← Beyond the Pitch Group E

Germany

Die Mannschaft — four stars on the chest, a Wirtz-and-Musiala generation, and the longest decade Germany has ever spent rebuilding

Group
E
Region
UEFA
World Cup Appearances
21
Code
DE

The Story

Germany used to be the team you didn't have to worry about. Four titles, eight finals, the most ruthlessly consistent program in the sport for half a century. Then 2018 happened — group stage exit in Russia, last place behind South Korea. Then 2022 happened — group stage exit in Qatar, knocked out the same day Japan beat Spain. Two of the last three tournaments, the four-time champions have not made the Round of 16. That is the sentence that frames everything.

Julian Nagelsmann took the job in 2023 with a mandate to rebuild without the benefit of a rebuild. His Euro 2024 quarterfinal exit (extra time, to Spain, who won the whole thing) was the most encouraging German tournament in a decade. Now he arrives in America with a clearer team than any of his predecessors had — Joshua Kimmich anchoring, Florian Wirtz orchestrating, Kai Havertz leading the line, and Jamal Musiala (when fit) doing the things only Musiala can do.

The roster is younger than the German fan base is used to and the coach is younger than that.
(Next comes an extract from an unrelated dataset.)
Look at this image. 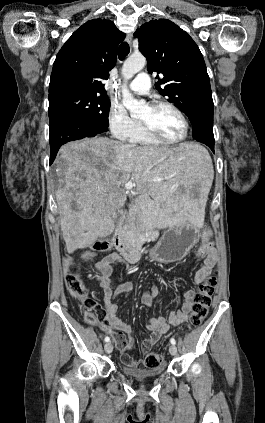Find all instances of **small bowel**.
<instances>
[{"instance_id": "c3829d8e", "label": "small bowel", "mask_w": 265, "mask_h": 423, "mask_svg": "<svg viewBox=\"0 0 265 423\" xmlns=\"http://www.w3.org/2000/svg\"><path fill=\"white\" fill-rule=\"evenodd\" d=\"M198 258L203 259V264L194 274V283L201 285L202 282L211 274L212 269L217 263V253L212 246L208 244L201 246L196 253ZM122 264L128 271H131L130 265L123 261L118 254L112 253L105 256L97 263L98 275L97 279L104 293L105 309L107 312L106 321L102 324V329L105 333L111 334L114 342L121 354V360L124 365L128 367H139L142 360H135L128 355V350L133 344L130 336L131 329L119 315V305L116 298L123 293L132 291L133 285L130 282L120 284L116 288L113 287V282L110 278L113 269L116 265ZM160 289L156 285H152L142 296V303L149 306L159 296ZM196 291L189 289L184 292V303L180 310L168 313V317L154 316L149 318L146 329L148 335L142 340L140 348L143 353H148L159 338L165 334L171 325L177 326L186 322L190 316Z\"/></svg>"}]
</instances>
Whether it's enough to remind everyone what Germany used to be — that's the open question. The talent is here. The history is heavy. Twelve years is a long time to wait for a knockout-round win.

3 Players to Know

Florian Wirtz

Twenty-two, Liverpool's club-record £100 million signing from Bayer Leverkusen last summer, and the player Nagelsmann has built this team around. Premier League start has been okay rather than dazzling — 4 goals, 3 assists in 29 appearances by April — but he turned up for Germany's qualifiers in the autumn and assisted twice in the 6-0 over Slovakia that booked the trip. Plays as a 10, sees passes nobody else sees, and is the kind of footballer the Germans haven't had since prime Özil.

Jamal Musiala

Born in Stuttgart, raised in England, came up at Chelsea's academy, chose Germany at 18. Bayern's most exciting attacker by a distance — when he's healthy. He fractured his fibula at the Club World Cup last summer and has spent most of the 2025-26 season fighting his way back. Nagelsmann has reportedly been on the phone with Bayern manager Vincent Kompany about his fitness. If he's right by June, Germany has its most thrilling 1-2 attacking punch since the 2014 squad. If he isn't, Serge Gnabry starts.

Joshua Kimmich

The captain. Thirty-one, on his second decade at Bayern, can play right back or holding midfield and the team is better either way. Was at the center of the post-2022 reckoning — tactical scapegoat, cultural lightning rod, briefly benched — and has reemerged as the squad's clearest leader. If you watch one Germany player to understand what Nagelsmann wants from this team, watch Kimmich. He's the one running the most and complaining the loudest.

The Food

Signature Dish

The honest answer is currywurst — a steamed bratwurst, sliced into coins, drowned in a curry-spiked tomato sauce, paper plate, plastic fork, eaten standing up outside a bahnhof. The fancy answer is schweinshaxe, a roasted pork knuckle the size of your fist, crackling skin, served with potato dumplings and a pile of red cabbage. Pair either with a half-liter of pilsner that costs four dollars in Berlin and twelve at any American bar.

Where to Eat in DFW

Bavarian Grill in Plano — full-service Bavarian restaurant on Premier Drive, schnitzels and schweinshaxe and a beer list that takes itself seriously. Live oompah on weekends, dirndls on the staff, the works. For a quicker fix, Kuby's Sausage House in Snider Plaza (since 1961) does a perfect schnitzel sandwich at lunch — but it closes at 2:30 and on Sundays, so plan around the match.

The Music

A soundtrack for the matches, the pregame, and the afterparty.

Fan Culture

German support has been recalibrating since 2014. The boom-era arrogance is gone; in its place is a quieter, more self-deprecating crowd that has watched too many group-stage exits to assume anything. You'll still hear "Schland! Schland!" rolling through the away end and the throaty "Sieg!" call-and-response, but it comes with the implicit understanding that this team has to earn it. Pilsner in plastic cups. Black-red-gold scarves. A surprising number of fans who can name every player's club and contract length. If Germany scores in the knockouts for the first time in eight years, the crowd reaction will be cathartic in a way you usually only see at funerals.
Fun Fact

Germany has won the World Cup four times — and has also been eliminated in the group stage in two of the last three tournaments. From Götze's 2014 winner against Argentina to Japan beating them 2-1 in Doha, the gap is twelve years. Twelve years feels like longer when you're German.